The presence of heavy metals in the wastewaters is a serious threat to the environment. In this research, the removal of some heavy metal ions, including Pb(II), Zn(II) and Cd(II) using maghemite (γ-Fe2O3) nanoparticles as adsorbent was studied in an aqueous system. Experiments were carried out at a laboratory scale in 100mL Erlenmeyer flasks at 150rpm for 120min. A response surface methodology (RSM) with a Box–Behnken Design was employed to evaluate the effects of solution pH, temperature, initial heavy metal concentration and adsorbent dosage on the removal efficiency of the heavy metals. Results of analysis of variance (ANOVA) showed that the initial metal concentration and pH were the most significant parameters for Cd(II) ion removal.

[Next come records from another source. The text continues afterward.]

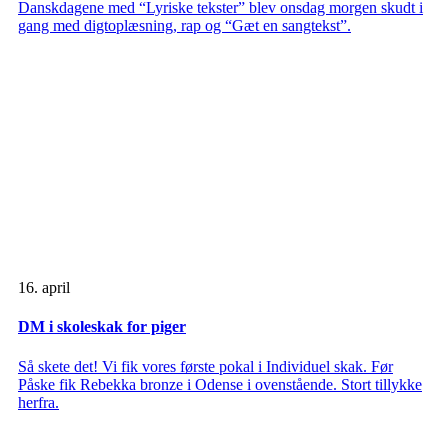
Danskdagene med “Lyriske tekster” blev onsdag morgen skudt i
gang med digtoplæsning, rap og “Gæt en sangtekst”.
16. april
DM i skoleskak for piger
Så skete det! Vi fik vores første pokal i Individuel skak. Før
Påske fik Rebekka bronze i Odense i ovenstående. Stort tillykke
herfra.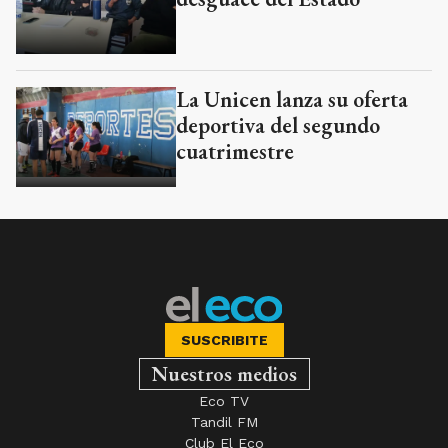
La Unicen lanza su oferta
deportiva del segundo
cuatrimestre
SUSCRIBITE
Nuestros medios
Eco TV
Tandil FM
Club El Eco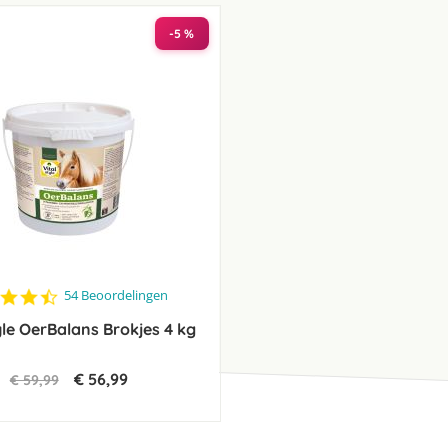
laag
sorteren
-5 %
4.7
54 Beoordelingen
star
yle OerBalans Brokjes 4 kg
rating
€ 56,99
€ 59,99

Adsorbent dosage, pH and their interaction effect had significant influences on the removal efficiency of Pb(II) ions. The interaction effect of pH and initial concentration of metals had the most significant influences on the removal efficiency of Zn(II) ions. The optimum pH, temperature, initial concentration of metals and adsorbent dosage were found to be 7.5, 45°C, 50mg/L, and 4.74g/L, respectively. The observed selectivity order was as follows: Pb(II) (10.55mg/g)>Zn(II) (4.79mg/g)>(1.75mg/g) Cd(II). It was confirmed from SEM-EDAX analyses that heavy metal ions were present on the surface of nanoparticles after adsorption. Results indicated that maghemite nanoparticles can be used as an effective adsorbent for effluent decontamination especially in Pb–Zn bearing wastewaters.